Just three years ago he was considered a radical.
This campaign will be very different, with at least a dozen other strong Democrats running. And one question Sanders will face is whether Democratic primary voters share his contempt for their party.
Or to put it more politely, his belief that the Democratic Party has to change if it's to succeed. The trouble is that argument is tougher to make after the 2018 election than it was before. Consider, for instance, this June 2017 op-ed Sanders wrote in the New York Times, in which he surveyed the state of the party and said, "If these results are not a clear manifestation of a failed political strategy, I don't know what is. For the sake of our country and the world, the Democratic Party, in a very fundamental way, must change direction."

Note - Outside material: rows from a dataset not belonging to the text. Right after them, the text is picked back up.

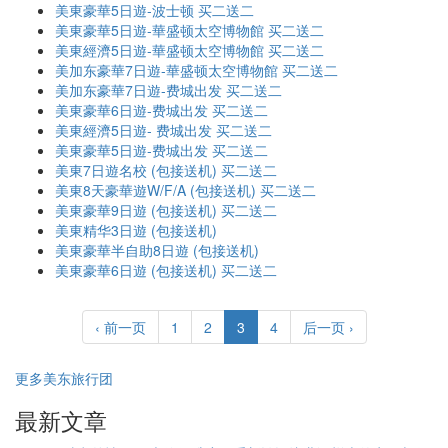
美東豪華5日遊-波士顿 买二送二
美東豪華5日遊-華盛顿太空博物館 买二送二
美東經濟5日遊-華盛顿太空博物館 买二送二
美加东豪華7日遊-華盛顿太空博物館 买二送二
美加东豪華7日遊-费城出发 买二送二
美東豪華6日遊-费城出发 买二送二
美東經濟5日遊- 费城出发 买二送二
美東豪華5日遊-费城出发 买二送二
美東7日遊名校 (包接送机) 买二送二
美東8天豪華遊W/F/A (包接送机) 买二送二
美東豪華9日遊 (包接送机) 买二送二
美東精华3日遊 (包接送机)
美東豪華半自助8日遊 (包接送机)
美東豪華6日遊 (包接送机) 买二送二
‹ 前一页
1
2
3
4
后一页 ›
更多美东旅行团
最新文章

Did the party change between then and the midterms? To a significant extent it did. A huge number of new people got involved in their local party organizations and decided to run for office, bringing an unprecedented grass-roots energy to the party. And on issues the party continued its leftward evolution, which you can see both in the stances the candidates are taking and in the beliefs of rank-and-file Democrats.

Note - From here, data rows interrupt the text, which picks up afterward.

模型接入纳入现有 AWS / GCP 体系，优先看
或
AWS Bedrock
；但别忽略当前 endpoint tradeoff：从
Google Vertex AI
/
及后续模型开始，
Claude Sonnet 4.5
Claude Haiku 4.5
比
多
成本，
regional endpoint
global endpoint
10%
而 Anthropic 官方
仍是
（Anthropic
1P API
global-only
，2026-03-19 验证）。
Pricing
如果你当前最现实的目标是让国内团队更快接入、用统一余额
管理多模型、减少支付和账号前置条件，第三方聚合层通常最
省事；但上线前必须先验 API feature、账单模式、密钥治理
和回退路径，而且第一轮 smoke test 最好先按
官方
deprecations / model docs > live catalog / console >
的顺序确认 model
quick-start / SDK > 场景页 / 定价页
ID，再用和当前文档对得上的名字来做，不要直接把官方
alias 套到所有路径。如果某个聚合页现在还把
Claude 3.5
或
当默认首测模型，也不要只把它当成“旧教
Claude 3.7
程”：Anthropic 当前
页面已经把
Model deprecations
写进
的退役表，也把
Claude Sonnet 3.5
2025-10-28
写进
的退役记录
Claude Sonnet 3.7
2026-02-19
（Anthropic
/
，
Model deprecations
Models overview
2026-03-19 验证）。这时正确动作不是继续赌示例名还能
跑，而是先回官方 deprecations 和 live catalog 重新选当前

Take a look, for instance, at this report just issued by Gallup on the state of the Democratic Party. It shows that compared to what they believed 10 or 15 years ago, Democrats are more likely to call themselves liberal, more likely to have higher education and more likely to be nonwhite, all of which is helping to push the party leftward. The candidates are responding in many ways, all of which gives Sanders the ability to say that the party has come to him, whether it's the wide acceptance of universal health coverage or the fact that his competitors are now echoing his critique of the influence of the wealthy and corporations. Most of them have pledged not to take PAC money in their campaigns.

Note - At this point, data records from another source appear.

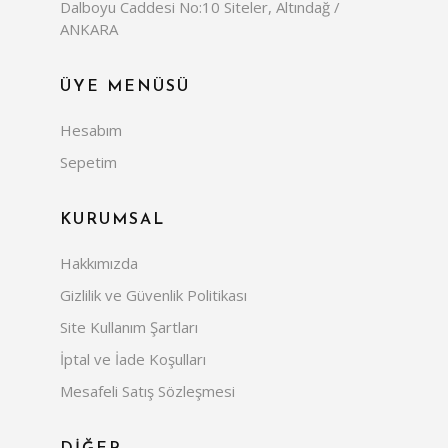
Dalboyu Caddesi No:10 Siteler, Altındağ /
ANKARA
ÜYE MENÜSÜ
Hesabım
Sepetim
KURUMSAL
Hakkımızda
Gizlilik ve Güvenlik Politikası
Site Kullanım Şartları
İptal ve İade Koşulları
Mesafeli Satış Sözleşmesi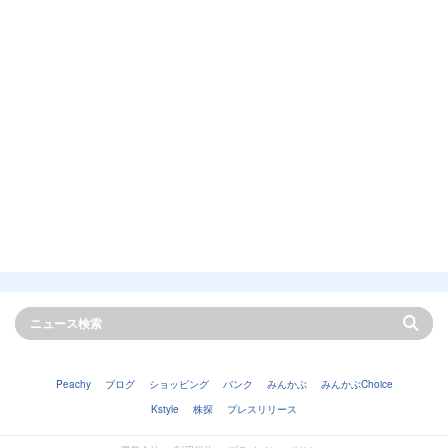
Peachy
ブログ
ショッピング
バンク
みんかぶ
みんかぶChoice
Kstyle
株探
プレスリリース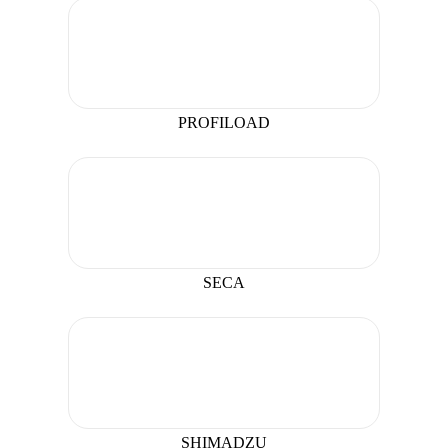
PROFILOAD
SECA
SHIMADZU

All of which may be satisfying for Sanders, but it also presents a problem. It's hard to be a rebel when the power you're fighting against doesn't disagree with you on all that much. And it may be even harder to argue that the power structure in your party needs to be overthrown when most of the voters you're appealing to aren't all that dissatisfied with that power structure, if it's being represented by a large group of interesting candidates.
Are the voters after a set of leadership characteristics? Charisma?
That isn't to say Sanders won't retain his most passionate supporters from the 2016 campaign. But his candidacy does raise this question: When primary voters choose a candidate, exactly what are they after? Is it a distinctive policy program? That makes it difficult, because the programs the candidates are offering will be so similar. There may be some people on social media who loudly proclaim that any candidate who doesn't favor precisely their preferred health-care plan is a sellout, but those voters are a tiny portion of the primary electorate. Are the voters after a set of leadership characteristics? Charisma? A general outlook on politics and government that matches theirs?
If there's anyplace where Bernie still stands apart, it may be on that last factor, that no one else has quite his commitment to fundamental change (or at least he'd say so). He'd also argue that only with his uncompromising commitment can change actually be achieved. And true to his activist identity, he says that the only path to change is by creating pressure from below to force it on an unwilling system. Here's part of what he said in his announcement video:
"The only way we will win this election and create a government and an economy that works for all is with a grassroots movement the likes of which has never been seen in American history. They may have the money and the power; we have the people."
He doesn't have them yet, but we'll see if he can mobilize them. To win the nomination he's going to have to convince Democratic voters that their party is a big part of the problem. And that may not be an easy sell.